Senator Elizabeth Warren isn’t happy with Elon Musk’s monumental workload—and the possibility that it’s damaging shareholders’ interests.
Warren, the Democratic senator from Massachusetts, wrote to the Securities and Exchange Commission (SEC) on Monday to call for a probe into Musk’s various business interests.
She slammed the world’s richest person for spreading himself too thin following his $44 billion acquisition of Twitter late last year, noting that his decision to simultaneously act as CEO of both Twitter and Tesla had “raised concerns about conflicts of interest, misappropriation of corporate assets, and other negative impacts to Tesla shareholders.”
“Despite recent and repeated calls from investors to address these actions, the board appears to have failed to uphold its legal duty to ensure that Mr. Musk act in the best interest of Tesla,” Warren wrote.
She alleged that Tesla’s board had not sufficiently informed shareholders how major concerns around Musk’s ability to devote enough time to the company were, which undermined shareholders’ ability to make informed voting and investing decisions.

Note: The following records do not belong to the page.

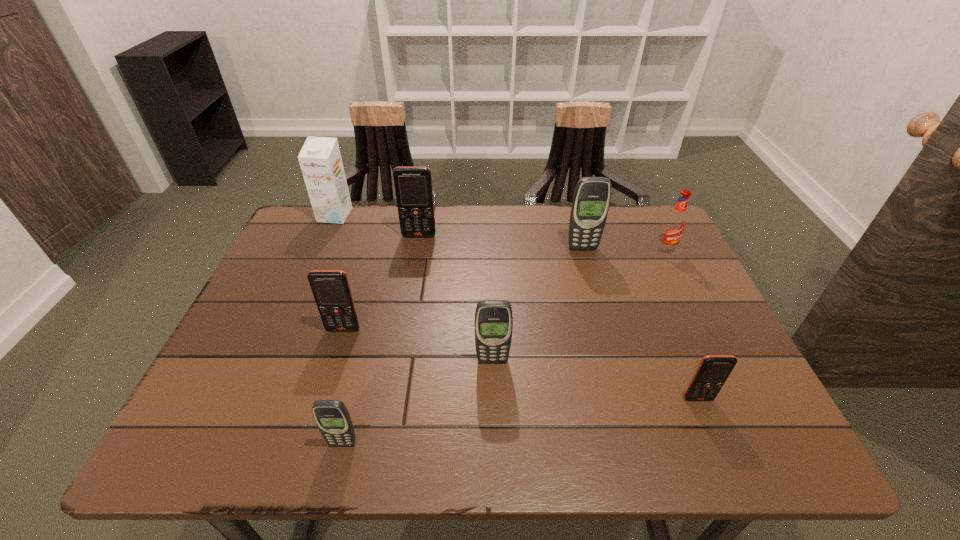 This screenshot has height=540, width=960. Find the location of `object at the far right corner`. object at the far right corner is located at coordinates (674, 225).

In the image, there is a desktop. Identify the location of vacant space at the far edge. (460, 245).

In the image, there is a desktop. Where is `free space at the near edge`? Image resolution: width=960 pixels, height=540 pixels. free space at the near edge is located at coordinates (624, 458).

Where is `free space at the left edge of the desktop`? This screenshot has height=540, width=960. free space at the left edge of the desktop is located at coordinates (274, 300).

You are a GUI agent. You are given a task and a screenshot of the screen. Output one action in this format:
    pyautogui.click(x=<x>, y=<y>)
    Task: Click on the blank space at the right edge of the desktop
    The image size is (960, 540).
    Given the screenshot: What is the action you would take?
    pyautogui.click(x=683, y=332)

The width and height of the screenshot is (960, 540). I want to click on vacant region at the near right corner of the desktop, so click(x=706, y=424).

I want to click on blank region between the second cellular telephone from right to left and the biggest orange cellular telephone, so click(x=501, y=242).

Identify the location of free area in between the biggest orange cellular telephone and the nearest gray cellular telephone. pos(381,340).

I want to click on free space between the second smallest orange cellular telephone and the sixth object from left to right, so click(463, 289).

Image resolution: width=960 pixels, height=540 pixels. I want to click on unoccupied area between the rightmost object and the fifth farthest cellular telephone, so click(682, 325). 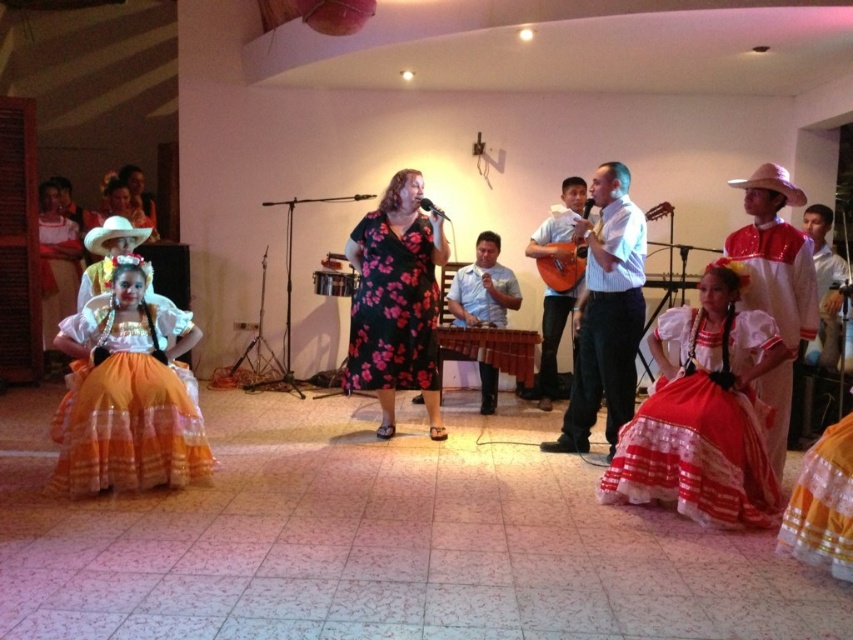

The independence of the board, Warren suggested, was also questionable, with several of its members having long-term or close personal relationships with the tech mogul.
“Mr. Musk purchased Twitter and took the company private, and as such, he can run that company as he sees fit — consistent, of course, with relevant federal and state laws. But Tesla is publicly owned, and Mr. Musk and the Board have responsibilities to shareholders and the public in their management of the company. Mr. Musk’s personal wealth — and his personal relationships with Board members — do not shield him or the Tesla Board from meeting basic SEC governance and disclosure rules.”
Musk still a ‘dominant force’ at Twitter
While Warren conceded that Musk had recently stepped down from the top job at Twitter, she argued that the move had done “little to address the concerns to Tesla and its shareholders related to his dual role.”
When Musk announced in May that he had chosen NBCUniversal’s advertising chief Yaccarino to be Twitter’s new CEO, he noted that she would be focused on business operations “while I focus on product design and new technology” — hinting that he would still be heavily involved in the social media company.
Since Musk’s Twitter deal completed, Tesla investors have aired frustrations with Musk being distracted by the social media platform. Earlier this year, a group of long-term Tesla investors who collectively hold shares worth $1.5 billion wrote to the firm’s board to explain that they had grown “increasingly concerned with governance and leadership issues at the company.”
Musk’s decision to buy Twitter sent Tesla stock on a wild ride, with shares of the company plummeting 58% between his announcement of his intention to take over the company last April and the end of 2022. Though the stock is still far off its 2021 peak, it has staged a recovery this year and gained more than 160% since the beginning of 2023.
However, Warren suggested on Monday that investors were still jittery.
“Despite hiring Ms. Yaccarino, [Musk] is likely to retain ‘significant control’ over the company and intends to continue overseeing core functions of the business,” she said.
“Should Mr. Musk change his mind about stepping down as CEO, there is nothing to stop him from firing Ms. Yaccarino and returning to the helm — because Twitter lacks a board of directors, so long as Mr. Musk retains majority ownership of the private company, he will remain a dominant force.”
Representatives for Tesla and Twitter did not respond to Fortune’s request for comment.
Warren vs. Musk
It’s not the first time Warren has been at loggerheads with the Tesla and SpaceX cofounder.
She wrote to Tesla’s board in December accusing Musk of creating “unavoidable conflicts” and potential misappropriation of assets relating to his Twitter acquisition.
During her campaign for the Democratic presidential nomination in 2020, Warren proposed introducing a wealth tax on ultra-rich Americans. She has since doubled down on the need for such a policy, naming Musk explicitly as an example of someone who should be paying more taxes.
“I’m happy to celebrate success, but let’s remember, Elon Musk didn’t make it on his own. He got huge investments from the government, from taxpayers, from those public school teachers and those minimum wage workers who’ve been paying their taxes all along to get that business up and running and help see it through rough times,” she said in a television interview with CNBC last year.
“When you make it big…let’s also ask that you pay a fair share in taxes. The 99% pay about 7.2% of their total wealth in taxes every year. That top one-tenth of 1% pays less than half as much. That’s not right. Make an investment so the next Elon Musk gets a chance to make it big as well.”
Musk has made it clear he’s opposed to a wealth tax being imposed on America’s richest people, saying in a tweet last year that “SpaceX and Tesla would probably have died” if such a levy had existed in 2008.